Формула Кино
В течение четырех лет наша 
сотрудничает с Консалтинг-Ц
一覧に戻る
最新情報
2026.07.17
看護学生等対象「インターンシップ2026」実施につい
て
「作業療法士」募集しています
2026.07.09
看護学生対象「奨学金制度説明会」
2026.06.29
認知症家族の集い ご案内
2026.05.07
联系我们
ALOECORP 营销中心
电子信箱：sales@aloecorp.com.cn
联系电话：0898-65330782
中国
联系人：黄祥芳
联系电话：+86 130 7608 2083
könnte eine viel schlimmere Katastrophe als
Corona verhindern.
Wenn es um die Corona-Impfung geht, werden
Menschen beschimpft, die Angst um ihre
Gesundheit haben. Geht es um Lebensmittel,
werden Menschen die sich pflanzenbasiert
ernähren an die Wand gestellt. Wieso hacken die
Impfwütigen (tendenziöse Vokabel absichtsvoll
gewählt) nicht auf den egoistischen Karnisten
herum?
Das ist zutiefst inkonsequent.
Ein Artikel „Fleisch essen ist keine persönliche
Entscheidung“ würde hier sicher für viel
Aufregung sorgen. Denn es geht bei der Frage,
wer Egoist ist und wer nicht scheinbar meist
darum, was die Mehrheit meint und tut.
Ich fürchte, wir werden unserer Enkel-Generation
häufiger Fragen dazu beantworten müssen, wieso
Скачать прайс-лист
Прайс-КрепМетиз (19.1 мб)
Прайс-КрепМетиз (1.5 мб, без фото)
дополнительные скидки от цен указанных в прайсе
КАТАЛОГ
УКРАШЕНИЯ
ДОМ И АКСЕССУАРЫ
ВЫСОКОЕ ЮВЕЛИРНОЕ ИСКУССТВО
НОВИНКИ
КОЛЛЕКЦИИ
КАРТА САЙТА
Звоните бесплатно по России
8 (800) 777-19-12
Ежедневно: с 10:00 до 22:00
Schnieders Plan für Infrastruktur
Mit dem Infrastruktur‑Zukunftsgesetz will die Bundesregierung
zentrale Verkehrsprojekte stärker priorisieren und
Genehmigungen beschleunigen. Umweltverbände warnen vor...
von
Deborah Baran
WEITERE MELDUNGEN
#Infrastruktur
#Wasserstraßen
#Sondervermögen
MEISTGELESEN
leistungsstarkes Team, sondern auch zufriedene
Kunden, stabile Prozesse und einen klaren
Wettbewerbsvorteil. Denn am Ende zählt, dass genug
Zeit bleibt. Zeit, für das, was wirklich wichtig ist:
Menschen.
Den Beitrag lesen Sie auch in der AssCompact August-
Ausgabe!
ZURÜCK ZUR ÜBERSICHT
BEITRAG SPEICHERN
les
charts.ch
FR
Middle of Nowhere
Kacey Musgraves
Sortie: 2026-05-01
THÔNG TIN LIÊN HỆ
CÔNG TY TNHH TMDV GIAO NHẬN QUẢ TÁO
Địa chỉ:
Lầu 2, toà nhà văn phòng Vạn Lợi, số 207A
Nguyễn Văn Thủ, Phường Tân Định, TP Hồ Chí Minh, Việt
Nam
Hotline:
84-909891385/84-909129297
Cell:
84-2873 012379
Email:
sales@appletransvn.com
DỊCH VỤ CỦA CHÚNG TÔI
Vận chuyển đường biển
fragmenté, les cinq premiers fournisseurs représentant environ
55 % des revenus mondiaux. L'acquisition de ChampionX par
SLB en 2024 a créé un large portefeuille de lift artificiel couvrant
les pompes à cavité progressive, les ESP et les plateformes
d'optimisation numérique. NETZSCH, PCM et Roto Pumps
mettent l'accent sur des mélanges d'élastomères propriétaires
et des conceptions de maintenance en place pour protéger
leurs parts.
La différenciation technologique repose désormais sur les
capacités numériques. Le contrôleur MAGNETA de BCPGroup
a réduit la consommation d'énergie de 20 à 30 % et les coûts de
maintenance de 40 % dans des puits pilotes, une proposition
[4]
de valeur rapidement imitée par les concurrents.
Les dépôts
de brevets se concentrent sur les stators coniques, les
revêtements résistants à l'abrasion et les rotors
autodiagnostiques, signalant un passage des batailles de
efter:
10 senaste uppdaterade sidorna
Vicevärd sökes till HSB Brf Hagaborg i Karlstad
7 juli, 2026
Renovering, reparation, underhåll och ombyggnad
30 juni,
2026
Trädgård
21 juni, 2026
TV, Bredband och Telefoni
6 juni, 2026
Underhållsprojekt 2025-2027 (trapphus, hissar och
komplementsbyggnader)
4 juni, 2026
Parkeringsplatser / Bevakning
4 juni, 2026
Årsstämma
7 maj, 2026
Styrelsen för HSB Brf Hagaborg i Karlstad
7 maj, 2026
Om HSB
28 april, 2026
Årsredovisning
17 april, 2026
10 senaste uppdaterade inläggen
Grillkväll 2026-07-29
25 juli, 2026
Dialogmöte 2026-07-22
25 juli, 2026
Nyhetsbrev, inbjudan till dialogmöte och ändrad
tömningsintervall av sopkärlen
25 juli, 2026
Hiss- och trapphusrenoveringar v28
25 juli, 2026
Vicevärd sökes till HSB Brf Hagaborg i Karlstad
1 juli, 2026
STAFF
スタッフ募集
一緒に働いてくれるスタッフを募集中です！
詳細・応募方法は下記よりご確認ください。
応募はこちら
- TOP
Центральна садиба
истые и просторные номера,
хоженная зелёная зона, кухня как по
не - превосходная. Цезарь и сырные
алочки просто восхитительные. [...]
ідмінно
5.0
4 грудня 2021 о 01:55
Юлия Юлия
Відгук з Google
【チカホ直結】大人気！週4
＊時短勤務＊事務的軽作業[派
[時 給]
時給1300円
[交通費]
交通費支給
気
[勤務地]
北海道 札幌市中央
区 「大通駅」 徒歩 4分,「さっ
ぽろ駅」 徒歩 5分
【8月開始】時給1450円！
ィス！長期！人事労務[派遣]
= = = = =
--- EXERCISE BRIEF ---
Within the material above, report how many lines carry the word "uppdaterade", and nothing else.

--- REPLY ---
2